[Collected data]
* * *

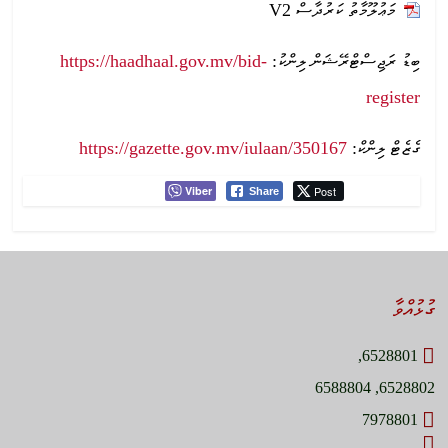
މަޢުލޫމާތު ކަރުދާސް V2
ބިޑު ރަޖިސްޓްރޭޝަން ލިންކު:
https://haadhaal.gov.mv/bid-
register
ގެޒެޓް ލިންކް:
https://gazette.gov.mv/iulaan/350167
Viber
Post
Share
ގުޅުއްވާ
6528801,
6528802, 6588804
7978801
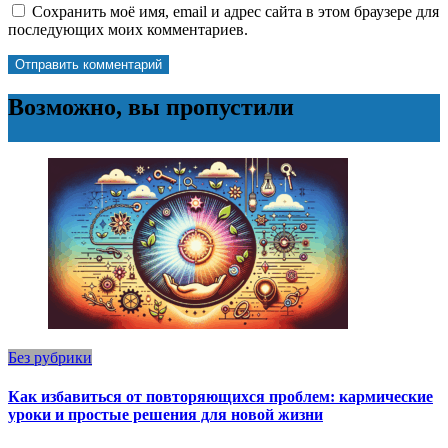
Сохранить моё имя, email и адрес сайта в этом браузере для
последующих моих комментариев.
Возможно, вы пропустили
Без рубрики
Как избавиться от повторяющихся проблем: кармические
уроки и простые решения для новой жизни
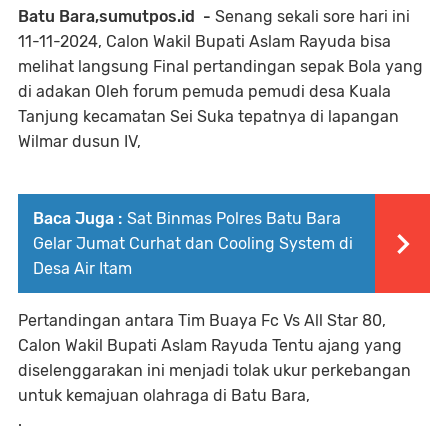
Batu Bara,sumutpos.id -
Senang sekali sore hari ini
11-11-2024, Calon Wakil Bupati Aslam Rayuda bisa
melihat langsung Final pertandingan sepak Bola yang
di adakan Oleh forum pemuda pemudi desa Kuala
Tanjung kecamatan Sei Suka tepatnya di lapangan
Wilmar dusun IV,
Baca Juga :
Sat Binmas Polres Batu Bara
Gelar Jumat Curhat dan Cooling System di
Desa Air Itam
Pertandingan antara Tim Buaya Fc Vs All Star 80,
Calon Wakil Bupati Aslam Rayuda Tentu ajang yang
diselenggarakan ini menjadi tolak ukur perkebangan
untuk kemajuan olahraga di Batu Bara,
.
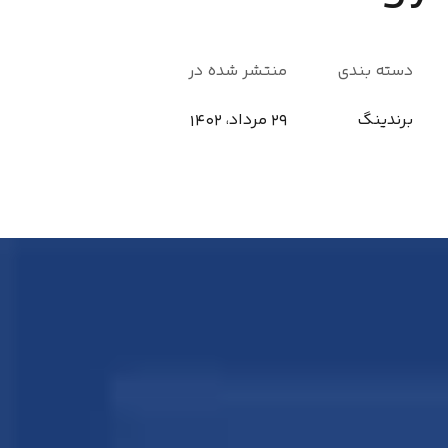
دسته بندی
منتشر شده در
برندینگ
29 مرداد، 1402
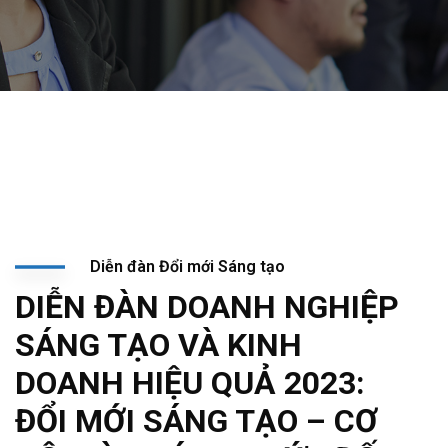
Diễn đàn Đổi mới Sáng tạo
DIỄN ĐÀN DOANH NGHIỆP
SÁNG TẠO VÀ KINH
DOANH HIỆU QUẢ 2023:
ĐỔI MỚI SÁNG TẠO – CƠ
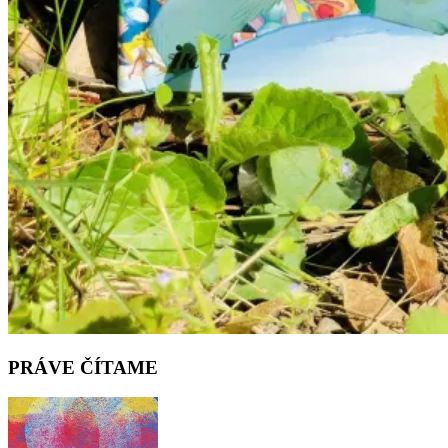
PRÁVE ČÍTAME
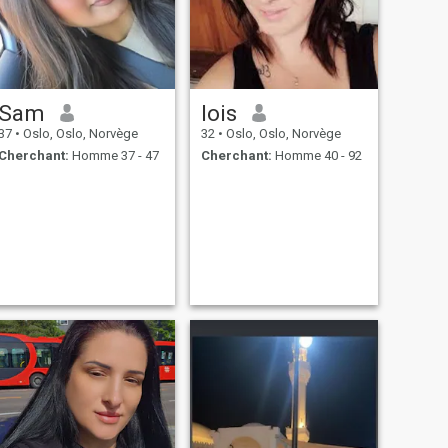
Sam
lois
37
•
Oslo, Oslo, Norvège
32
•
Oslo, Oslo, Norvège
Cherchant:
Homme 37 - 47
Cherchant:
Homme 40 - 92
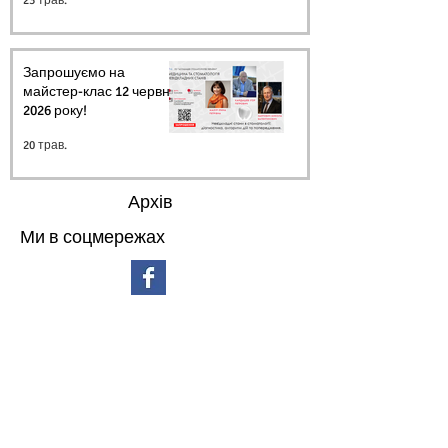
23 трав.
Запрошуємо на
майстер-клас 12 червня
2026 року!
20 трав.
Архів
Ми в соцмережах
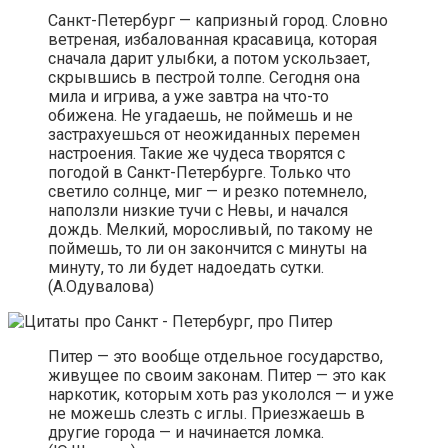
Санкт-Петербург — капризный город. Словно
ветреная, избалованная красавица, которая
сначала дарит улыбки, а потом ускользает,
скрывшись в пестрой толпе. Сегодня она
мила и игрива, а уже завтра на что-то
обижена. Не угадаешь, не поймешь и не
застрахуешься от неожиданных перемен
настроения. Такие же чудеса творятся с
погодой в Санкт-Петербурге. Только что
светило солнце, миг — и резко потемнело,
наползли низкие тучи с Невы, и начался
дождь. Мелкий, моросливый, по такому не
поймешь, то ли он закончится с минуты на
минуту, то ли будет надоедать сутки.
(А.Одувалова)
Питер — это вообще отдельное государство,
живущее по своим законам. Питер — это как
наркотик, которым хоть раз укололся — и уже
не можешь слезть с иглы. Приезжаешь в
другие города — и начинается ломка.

* * *

What you have to do:
Would you copy out each line of the records above where the word "DOANH" occurs?

Answer:
DIỄN ĐÀN DOANH NGHIỆP
DOANH HIỆU QUẢ 2023:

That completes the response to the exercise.